12th January 2020 · 3 minutes · swift

This week, I’ve been working on improving the code coverage of an iOS application. One of the scenarios I’ve been testing involved an enum, with a handful of cases. Eager to maximise my coverage, I created several test functions to cover them all. Unfortunately, during this process, I’ve made a mistake, leading to a crash of my application when running these new tests.

Luckily, this is a happy mistake, which prevented me hours of research. Let’s see what happened.

The Mistake

My enum is defined quite simply, this is a C-style enum with three cases.

typedef NS_ENUM(NSInteger, MyEnum) {
 MyEnumOne = 1,
 MyEnumTwo = 2,
 MyEnumThree = 3,
};

At some point in my scenario, I instantiate my enum using init(rawValue:) and I switch over it, handling each of the three cases.

When writing my tests, I made a typo leading to an instantiation of MyEnum with the value of -2. This worked. After some digging, I understood why. Formally, Objective-C allows storing any value in an enumeration as long as it fits in the underlying type. Since -2 is an integer, it works here.

The crash happens when I switch over this value. Since I handle only the “declared” cases of the enum, the program traps at runtime. My non-frozen C-style enum is the culprit.

The Solutions

My project still uses Swift 4, an element I forgot to mention earlier. This is why no diagnostic is produced by the compiler, either warning or error.
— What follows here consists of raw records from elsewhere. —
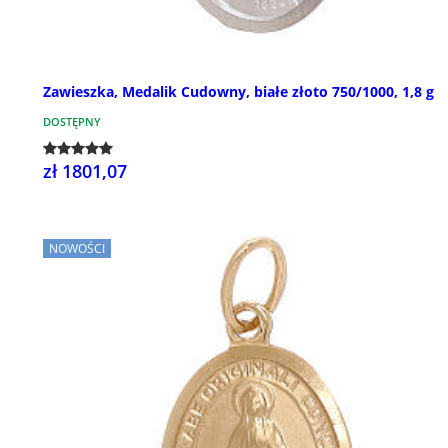
Zawieszka, Medalik Cudowny, białe złoto 750/1000, 1,8 g
DOSTĘPNY
zł 1801,07
NOWOŚCI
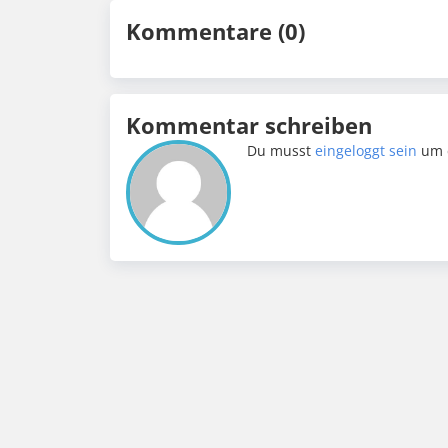
Kommentare (0)
Kommentar schreiben
Du musst
eingeloggt sein
um 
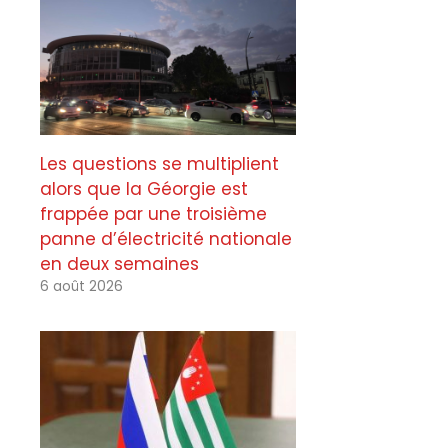
Les questions se multiplient
alors que la Géorgie est
frappée par une troisième
panne d’électricité nationale
en deux semaines
6 août 2026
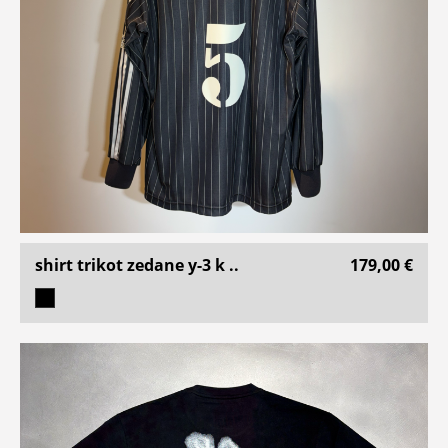
shirt trikot zedane y-3 k ..
179,00 €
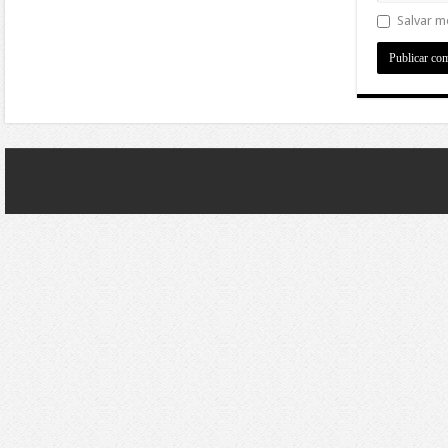
Salvar m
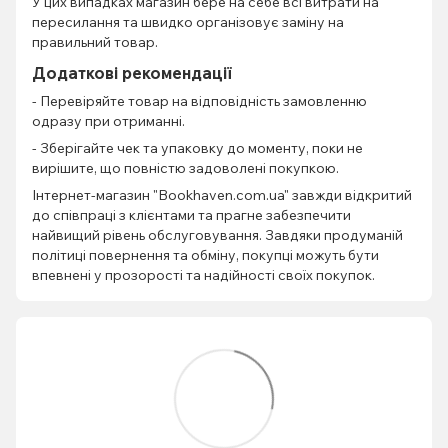
У цих випадках магазин бере на себе всі витрати на
пересилання та швидко організовує заміну на
правильний товар.
Додаткові рекомендації
- Перевіряйте товар на відповідність замовленню
одразу при отриманні.
- Зберігайте чек та упаковку до моменту, поки не
вирішите, що повністю задоволені покупкою.
Інтернет-магазин "Bookhaven.com.ua" завжди відкритий
до співпраці з клієнтами та прагне забезпечити
найвищий рівень обслуговування. Завдяки продуманій
політиці повернення та обміну, покупці можуть бути
впевнені у прозорості та надійності своїх покупок.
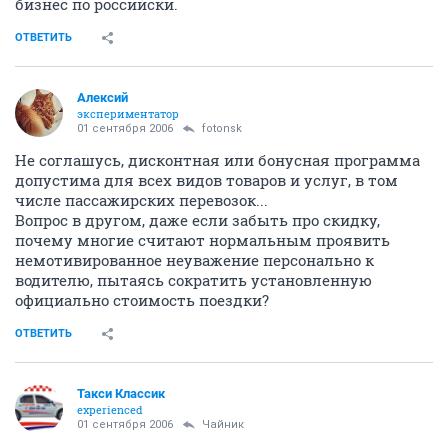
бизнес по российски.
ОТВЕТИТЬ
Алексий
экспериментатор
01 сентября 2006
fotonsk
Не соглашусь, дисконтная или бонусная программа
допустима для всех видов товаров и услуг, в том
числе пассажирских перевозок...
Вопрос в другом, даже если забыть про скидку,
почему многие считают нормальным проявить
немотивированное неуважение персонально к
водителю, пытаясь сократить установленную
официально стоимость поездки?
ОТВЕТИТЬ
Такси Классик
experienced
01 сентября 2006
Чайник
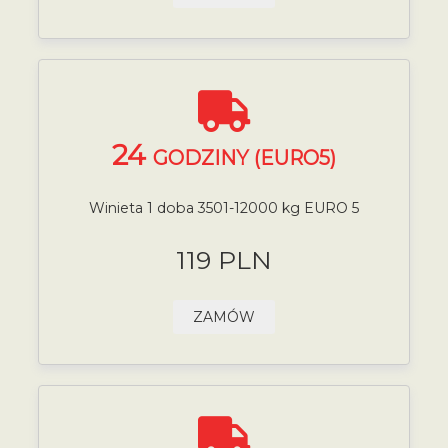
24
GODZINY (EURO5)
Winieta 1 doba 3501-12000 kg EURO 5
119 PLN
ZAMÓW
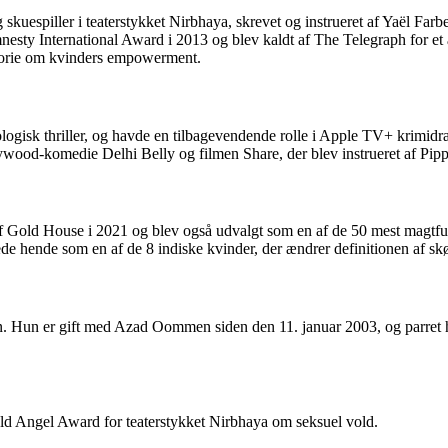
 skuespiller i teaterstykket Nirbhaya, skrevet og instrueret af Yaël Fa
sty International Award i 2013 og blev kaldt af The Telegraph for et a
istorie om kvinders empowerment.
ykologisk thriller, og havde en tilbagevendende rolle i Apple TV+ krim
ywood-komedie Delhi Belly og filmen Share, der blev instrueret af Pi
r af Gold House i 2021 og blev også udvalgt som en af ​​de 50 mest magtf
 hende som en af ​​de 8 indiske kvinder, der ændrer definitionen af sk
en. Hun er gift med Azad Oommen siden den 11. januar 2003, og parr
ld Angel Award for teaterstykket Nirbhaya om seksuel vold.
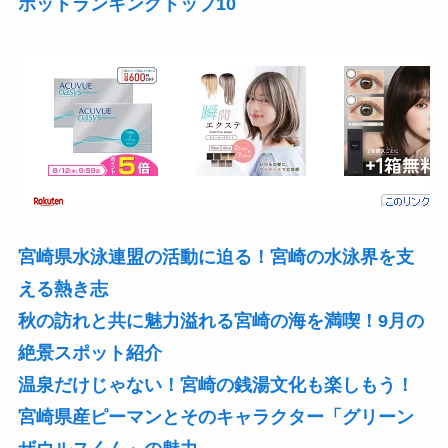
ポットランキングトップ10
宮崎県水泳連盟の活動に迫る！宮崎の水泳界を支
える熱き志
秋の訪れと共に魅力溢れる宮崎の海を満喫！9月の
絶景スポット紹介
温泉だけじゃない！宮崎の銭湯文化も楽しもう！
宮崎県産ピーマンとそのキャラクター「グリーン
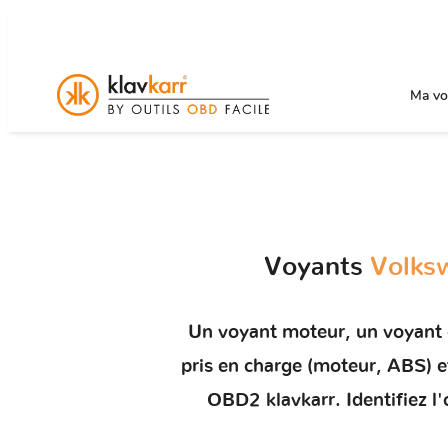
Ma voi
Voyants
Volks
Un
voyant moteur
, un voyant
pris en charge (moteur, ABS)
OBD2 klavkarr. Identifiez l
To handle this, we have three solutions.

Catch them all

To catch this, we can include a safety net, a way to safely handle unexpected cases, for example, future ones. Since my switch is exhaustive, this solution takes the form of adding a default case. And this works. However doing this, we produced another unwanted side effect. Imagine if I choose to add another case to my enum, MyEnumFour(4). The compiler will no longer produce a diagnostic error, stating that this new case is not explicitly handled in the switch, since the default already handles it.

To remedy that, we can use @unknown default. This solution combines a catch-all and also alert us if all known elements of the enum have not already been matched.

Froze them all

Enums come in two forms: frozen (NS_CLOSED_ENUM) and non-frozen (NS_ENUM). Another solution is then to choose using a frozen enum. The compiler will recognize this and will not ask to implement a default case.

But there is a catch.

You are making a promise. The promise your enum will never change in the future. You still can add new cases to a frozen enum, but you are breaking that promise. And the consumers of your enum will remember that, believe me.

Of course, you can only choose this solution if you’re in control of the enum. For example, you can’t choose this solution for an enum of Apple.

Update them all

Since Swift 5 (SE-0192), the diagnostic take the form of a warning.

Where this diagnostic will be raised, you can add @unknown default to handle the unexpected cases.

Be advised, no diagnostic will be produced if your enum already has a default case.